The Sourdun Internat d’Excellence (boarding school of excellence) was opened in September 2009. It concentrates significant resources on lower and upper secondary pupils from poorer backgrounds and at the median of the French attainment distribution. In 2009 and 2010, the boarding school received more applications than it had places. Places were randomly allocated to the eligible pupils, leading to the formation of two perfectly comparable groups, the group attending the boarding school and a control group. This report presents the results of tracking the school careers of these pupils, now that they have all reached baccalauréat age. 47% of the pupils in the control group obtained the general baccalauréat, whereas this figure was 68% for the pupils at Sourdun. This increase of 21 percentage points is due partly to a drop in the number of pupils leaving without a qualification (this effect is observed mainly among the girls) and partly to the substitution of the technical baccalauréat with the general baccalauréat (this effect is observed mainly among the boys). The results show that it is possible to radically transform the school careers of pupils from poorer backgrounds, undermining the notion that education policy is powerless to overcome inequality.

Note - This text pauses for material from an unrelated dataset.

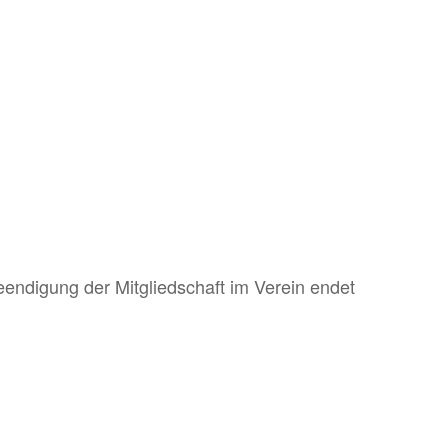
eendigung der Mitgliedschaft im Verein endet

But by investing significant resources in pupils with average attainment levels, Sourdun does not answer the question of what to do for pupils with the lowest attainment levels.

Key Points :

  • Attending the Sourdun Internat d’Excellence radically transforms pupils’ school careers by channelling more of them towards the general baccalauréat, which they often gain with high marks (avec mention), and in the Science (S) section.
  • The effect is particularly marked among pupils who entered Sourdun at lower secondary level (aged 11), whose orientation was less firmly fixed than for those who entered at upper secondary level (aged 15).
  • Among boys, the general baccalauréat mainly substitued the technical baccalauréat; among girls it substitued leaving without any qualifications.
  • The programme is aimed at pupils from poorer backgrounds whose attainment levels are average, but it does not answer the question of what to do for pupils with the lowest attainment levels.